> _PROBLEM DESCRIPTION_:
If pictures are present, leave them out, and copy the data word for word.

> _INPUT DATA_:

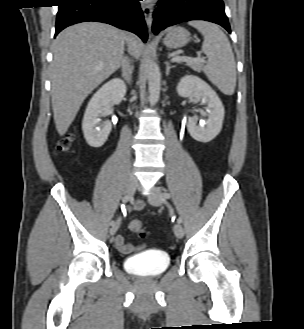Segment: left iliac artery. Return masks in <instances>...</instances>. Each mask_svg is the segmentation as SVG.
Wrapping results in <instances>:
<instances>
[{
  "label": "left iliac artery",
  "instance_id": "left-iliac-artery-1",
  "mask_svg": "<svg viewBox=\"0 0 304 329\" xmlns=\"http://www.w3.org/2000/svg\"><path fill=\"white\" fill-rule=\"evenodd\" d=\"M162 197L165 198V199H170L171 198V195H170V193H168V192L165 191V192L162 193ZM177 222L179 224L182 223V218L181 217H178Z\"/></svg>",
  "mask_w": 304,
  "mask_h": 329
}]
</instances>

> _WORKED SOLUTION_:
Segment: left iliac artery. Return masks in <instances>...</instances>. Each mask_svg is the segmentation as SVG.
Wrapping results in <instances>:
<instances>
[{
  "label": "left iliac artery",
  "instance_id": "left-iliac-artery-1",
  "mask_svg": "<svg viewBox=\"0 0 304 329\" xmlns=\"http://www.w3.org/2000/svg\"><path fill=\"white\" fill-rule=\"evenodd\" d=\"M162 197L165 198V199H170L171 198V195H170V193H168V192L165 191V192L162 193ZM177 222L179 224L182 223V218L181 217H178Z\"/></svg>",
  "mask_w": 304,
  "mask_h": 329
}]
</instances>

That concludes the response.